Late wintery-Autumn in Jenny's Light House
Last night the minimum temperature dropped to a chilly -4.4 (with a nasty apparent min' temp of nearly -7!) and the mornings are certainly taking longer to warm up as we head into May. So how is Jenny's house (with no heating in the living areas or bedrooms) faring as winter approaches?
See our earlier journal post for some background on Jenny's house and its data loggers.
As wintery-Autumn arrived in Canberra Jenny's house remained cosy with the main living areas and bedrooms (shown in green, blue and orange on the graph below) fluctuating between 16 and 23 degrees. Encouragingly, the southern bathroom (shown in black) still hasn't dropped below 15 degrees.
The only heaters in Jenny's house are individual 600W ceiling-mounted, far-infrared panels in each of the bathrooms. Only the heater panel in the southern bathroom has been used so far.
There are a couple of interesting things to point out in this graph:
1. The infrared panel was turned on twice during May 2 in order to 'emergency dry' some clothing needed for a camping trip the following day (it worked well).

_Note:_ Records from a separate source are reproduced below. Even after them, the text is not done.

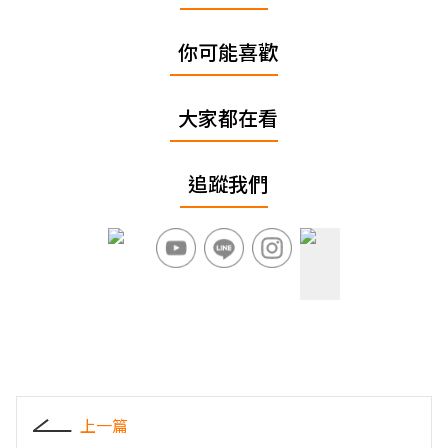
你可能喜歡
大家都在看
追蹤我們
上一篇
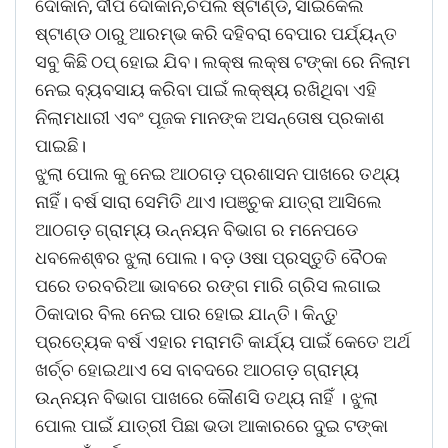
ଦୋକାନ, ଦୀପ ଦୋକାନ,ଚପଲ ଷ୍ଟାଣ୍ଡ, ସାଇକେଲ
ଷ୍ଟାଣ୍ଡ ଠାରୁ ଆରମ୍ଭ କରି ଦହିବରା ବେପାର ପର୍ଯ୍ୟନ୍ତ
ସବୁ କିଛି ଠପ୍ ହୋଇ ଯିବ। ଲକ୍ଷ ଲକ୍ଷ ଟଙ୍କା ରେ ନିଲାମ
ନେଇ ବ୍ୟବସାୟ କରିବା ପାଇଁ ଲକ୍ଷ୍ୟ ରଖିଥିବା ଏହି
ନିଲାମଧାରୀ ଏବଂ ପୂଜକ ମାନଙ୍କ ଅସନ୍ତୋଷ ପ୍ରକାଶ
ପାଇଛି।
ଝୁଲା ପୋଲ କୁ ନେଇ ଆଠଗଡ଼ ପ୍ରଶାସନ ପାଖରେ ତଥ୍ୟ
ନାହିଁ। ବର୍ଷ ସାରା ସେମିତି ଥାଏ।ପଞ୍ଚୁକ ଯାତ୍ରା ଆସିଲେ
ଆଠଗଡ଼ ଗ୍ରାମ୍ୟ ଉନ୍ନୟନ ବିଭାଗ ର ମନେପଡେ
ଧବଳେଶ୍ଵର ଝୁଲା ପୋଲ। ବଡ଼ ଓଷା ପ୍ରସ୍ତୁତି ବୈଠକ
ପରେ ତରବରିଆ ଭାବରେ ରଙ୍ଗ ମାରି ଗ୍ରିସ ଲଗାଇ
ଠିକାଦାର ବିଲ ନେଇ ପାର ହୋଇ ଯାନ୍ତି। କିନ୍ତୁ
ପ୍ରତ୍ୟେକ ବର୍ଷ ଏହାର ମରାମତି କାର୍ଯ୍ୟ ପାଇଁ କେତେ ଅର୍ଥ
ଖର୍ଚ୍ଚ ହୋଇଥାଏ ସେ ବାବଦରେ ଆଠଗଡ଼ ଗ୍ରାମ୍ୟ
ଉନ୍ନୟନ ବିଭାଗ ପାଖରେ କୌଣସି ତଥ୍ୟ ନାହିଁ । ଝୁଲା
ପୋଲ ପାଇଁ ଯାତ୍ରୀ ପିଛା ଭଡା ଆକାରରେ ଦୁଇ ଟଙ୍କା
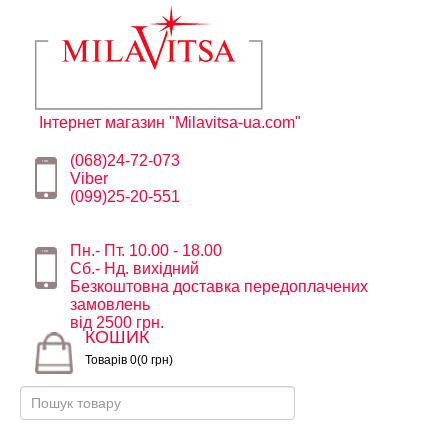
Інтернет магазин "Milavitsa-ua.com"
(068)24-72-073
Viber
(099)25-20-551
Пн.- Пт. 10.00 - 18.00
Сб.- Нд. вихідний
Безкоштовна доставка передоплачених
замовлень
від 2500 грн.
КОШИК
Товарів 0(0 грн)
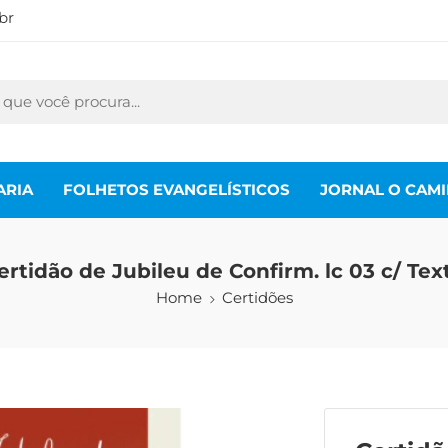
br
ARIA
FOLHETOS EVANGELÍSTICOS
JORNAL O CAM
ertidão de Jubileu de Confirm. lc 03 c/ Tex
Home
Certidões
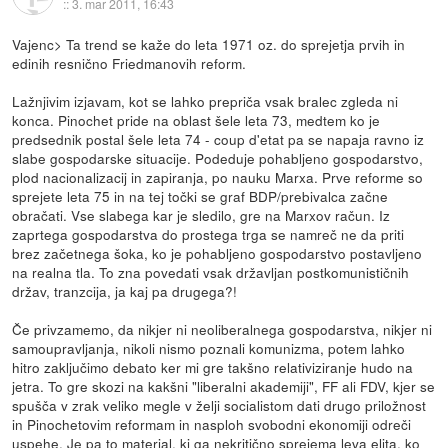
::
3. mar 2011, 16:43
Vajenc> Ta trend se kaže do leta 1971 oz. do sprejetja prvih in
edinih resnično Friedmanovih reform.
Lažnjivim izjavam, kot se lahko prepriča vsak bralec zgleda ni
konca. Pinochet pride na oblast šele leta 73, medtem ko je
predsednik postal šele leta 74 - coup d'etat pa se napaja ravno iz
slabe gospodarske situacije. Podeduje pohabljeno gospodarstvo,
plod nacionalizacij in zapiranja, po nauku Marxa. Prve reforme so
sprejete leta 75 in na tej točki se graf BDP/prebivalca začne
obračati. Vse slabega kar je sledilo, gre na Marxov račun. Iz
zaprtega gospodarstva do prostega trga se namreč ne da priti
brez začetnega šoka, ko je pohabljeno gospodarstvo postavljeno
na realna tla. To zna povedati vsak državljan postkomunističnih
držav, tranzcija, ja kaj pa drugega?!
Če privzamemo, da nikjer ni neoliberalnega gospodarstva, nikjer ni
samoupravljanja, nikoli nismo poznali komunizma, potem lahko
hitro zaključimo debato ker mi gre takšno relativiziranje hudo na
jetra. To gre skozi na kakšni "liberalni akademiji", FF ali FDV, kjer se
spušča v zrak veliko megle v želji socialistom dati drugo priložnost
in Pinochetovim reformam in nasploh svobodni ekonomiji odreči
uspehe. Je pa to material, ki ga nekritično sprejema leva elita, ko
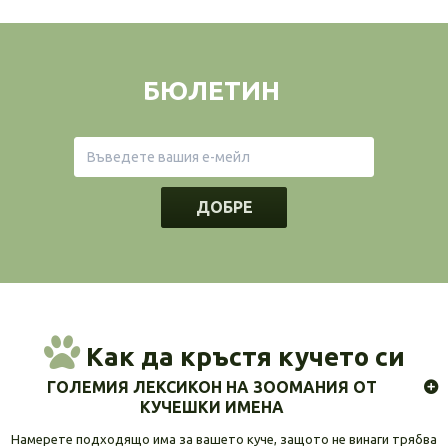
БЮЛЕТИН
ДОБРЕ
Как да кръстя кучето си
ГОЛЕМИЯ ЛЕКСИКОН НА ЗООМАНИЯ ОТ
КУЧЕШКИ ИМЕНА
Намерете подходящо има за вашето куче, защото не винаги трябва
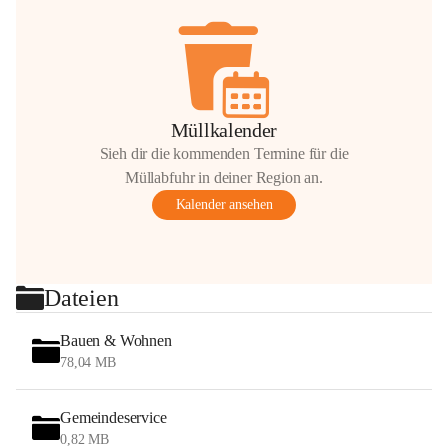
Müllkalender
Sieh dir die kommenden Termine für die
Müllabfuhr in deiner Region an.
Kalender ansehen
Dateien
Bauen & Wohnen
78,04 MB
Gemeindeservice
0,82 MB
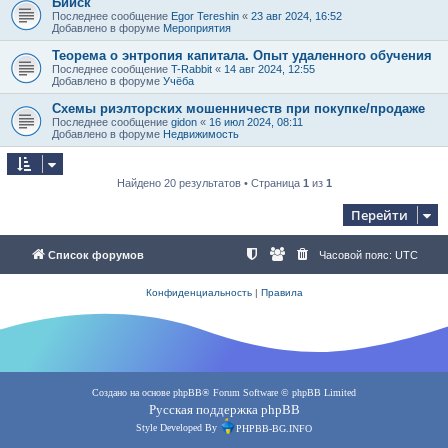
Бийск
Последнее сообщение
Egor Tereshin
«
23 авг 2024, 16:52
Добавлено в форуме
Мероприятия
Теорема о энтропия капитала. Опыт удаленного обучения
Последнее сообщение
T-Rabbit
«
14 авг 2024, 12:55
Добавлено в форуме
Учёба
Схемы риэлторских мошенничеств при покупке/продаже
Последнее сообщение
gidon
«
16 июл 2024, 08:11
Добавлено в форуме
Недвижимость
Найдено 20 результатов • Страница
1
из
1
Перейти
Список форумов
Часовой пояс:
UTC
Конфиденциальность
|
Правила
Создано на основе
phpBB
® Forum Software © phpBB Limited
Русская поддержка phpBB
Style Developed By
PHPBB-BG.INFO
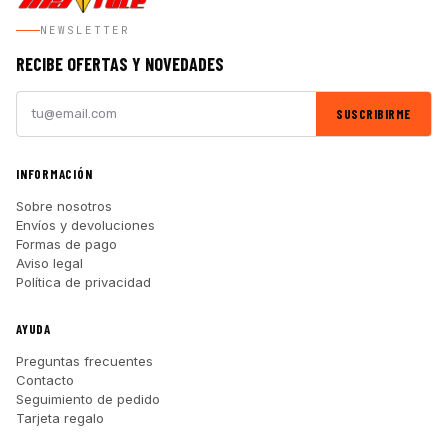
NEWSLETTER
RECIBE OFERTAS Y NOVEDADES
SUSCRIBIRME
INFORMACIÓN
Sobre nosotros
Envíos y devoluciones
Formas de pago
Aviso legal
Política de privacidad
AYUDA
Preguntas frecuentes
Contacto
Seguimiento de pedido
Tarjeta regalo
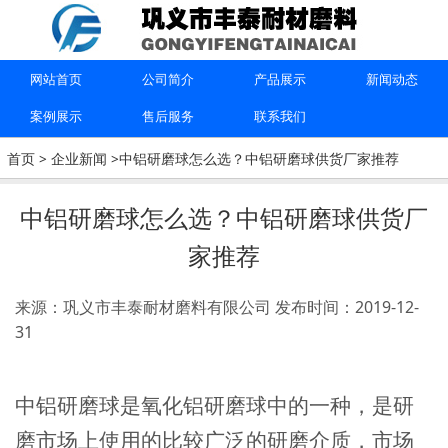
上一篇：
研磨球有哪些种类，它的分类和特点是什么？
下一篇：
影响氧化铝球质量好坏的因素有哪些？氧化铝球质
网站首页
公司简介
产品展示
新闻动态
量差异的原因
案例展示
售后服务
联系我们
首页
>
企业新闻
>中铝研磨球怎么选？中铝研磨球供货厂家推荐
联系我们
中铝研磨球怎么选？中铝研磨球供货厂
15670615091
家推荐
巩义市丰泰耐材磨料有限公司
来源：巩义市丰泰耐材磨料有限公司
发布时间：2019-12-
31
中铝研磨球是氧化铝研磨球中的一种，是研
磨市场上使用的比较广泛的研磨介质，市场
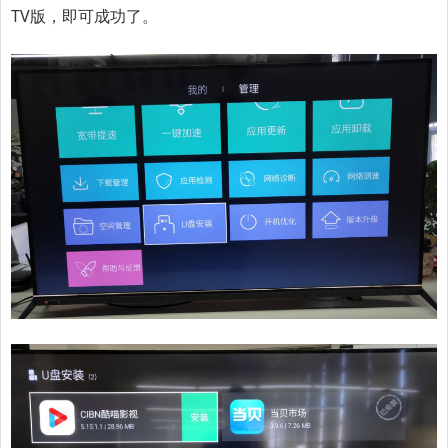
TV版，即可成功了。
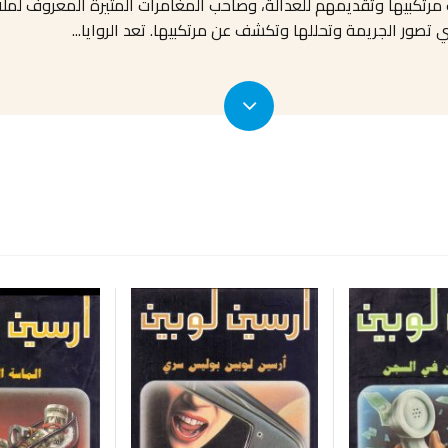
تكبيها وتقديمهم للعدالة، وصاحب المغامرات المثيرة المعروف لملايي
تصور الجريمة وتحللها وتكشف عن مرتكبيها. تعد الروايا
...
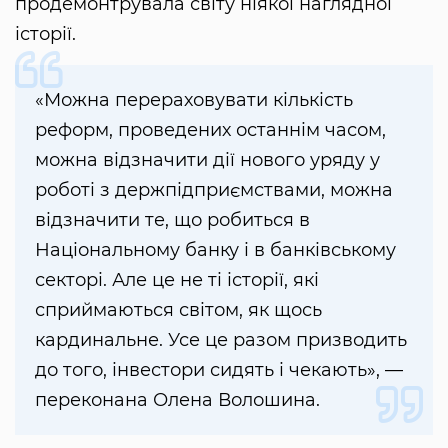
продемонтрувала світу ніякої наглядної
історії.
«Можна перераховувати кількість
реформ, проведених останнім часом,
можна відзначити дії нового уряду у
роботі з держпідприємствами, можна
відзначити те, що робиться в
Національному банку і в банківському
секторі. Але це не ті історії, які
сприймаються світом, як щось
кардинальне. Усе це разом призводить
до того, інвестори сидять і чекають», —
переконана Олена Волошина.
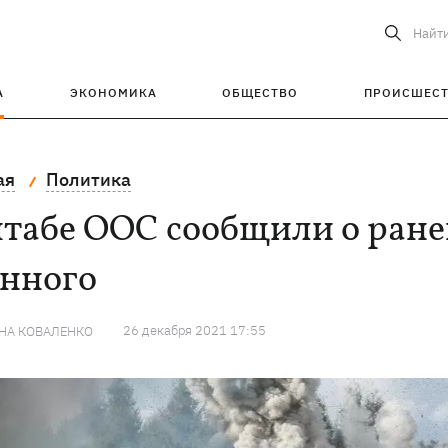
Найт
А
ЭКОНОМИКА
ОБЩЕСТВО
ПРОИСШЕС
ая
Политика
штабе ООС сообщили о ране
енного
26 декабря 2021 17:55
НА КОВАЛЕНКО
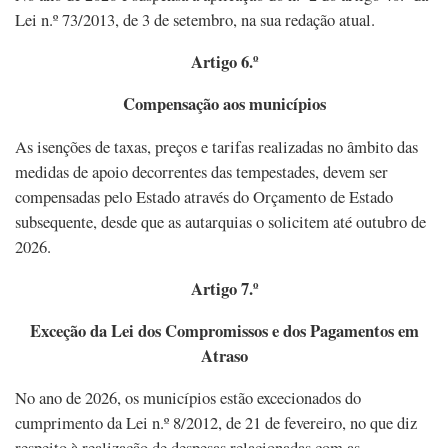
Lei n.º 73/2013, de 3 de setembro, na sua redação atual.
Artigo 6.º
Compensação aos municípios
As isenções de taxas, preços e tarifas realizadas no âmbito das
medidas de apoio decorrentes das tempestades, devem ser
compensadas pelo Estado através do Orçamento de Estado
subsequente, desde que as autarquias o solicitem até outubro de
2026.
Artigo 7.º
Exceção da Lei dos Compromissos e dos Pagamentos em
Atraso
No ano de 2026, os municípios estão excecionados do
cumprimento da Lei n.º 8/2012, de 21 de fevereiro, no que diz
respeito à realização de despesas relacionadas com as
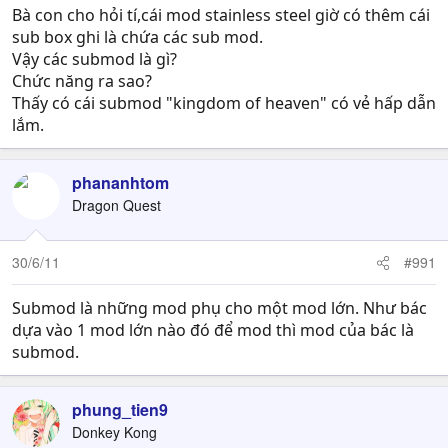
Bà con cho hỏi tí,cái mod stainless steel giờ có thêm cái
sub box ghi là chứa các sub mod.
Vậy các submod là gì?
Chức năng ra sao?
Thấy có cái submod "kingdom of heaven" có vẻ hấp dẫn
lắm.
phananhtom
Dragon Quest
30/6/11
#991
Submod là những mod phụ cho một mod lớn. Như bác
dựa vào 1 mod lớn nào đó để mod thì mod của bác là
submod.
phung_tien9
Donkey Kong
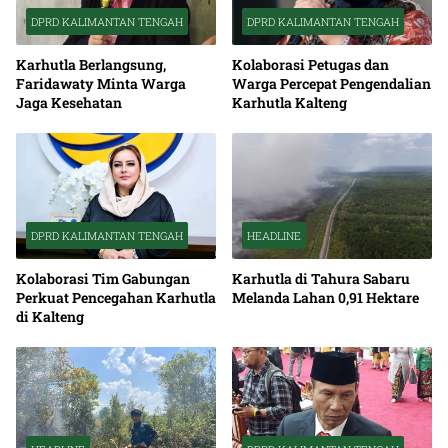
DPRD KALIMANTAN TENGAH
DPRD KALIMANTAN TENGAH
Karhutla Berlangsung,
Kolaborasi Petugas dan
Faridawaty Minta Warga
Warga Percepat Pengendalian
Jaga Kesehatan
Karhutla Kalteng
DPRD KALIMANTAN TENGAH
HEADLINE
Kolaborasi Tim Gabungan
Karhutla di Tahura Sabaru
Perkuat Pencegahan Karhutla
Melanda Lahan 0,91 Hektare
di Kalteng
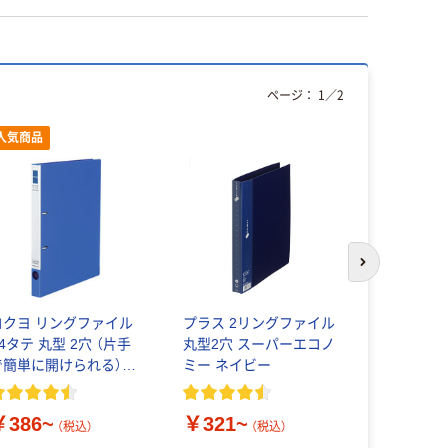
ページ：
1
／
2
人気商品
オリジ
次のスライド
コクヨ リングファイル
プラス 2リングファイル
リングファ
4タテ 丸型 2穴 （片手
丸型2穴 スーパーエコノ
穴 A4タ
で簡単に開けられる）ス
ミー ネイビー
41mm 
リムスタイル
ロスタイル
￥386~
￥321~
￥260~
（税込）
（税込）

2. The infrared heater was accidentally left on for EIGHT hours on May 5 and got to a lovely temperature of 24 degrees! (Slap over the wrist for the oldest boy in the house.)
3. The infrared panel was switched on a couple of times on Saturday May 6 and once on Sunday May 7 as Jenny returned home to shower between swimming slots in the 24 hour MS MegaSwim (she deserved a warming treat).
4. Nobody was sleeping in the middle bedroom on the last 3 nights shown on the graph. Proof that one person can produce quite a bit of heat in a well-sealed and insulated room.
5. We had lots of different people moving in and out of the house throughout the day on May 6. It was also quite overcast. On this day the internal temps were notably lower in the unheated parts of the house. Despite this it was still very comfortable.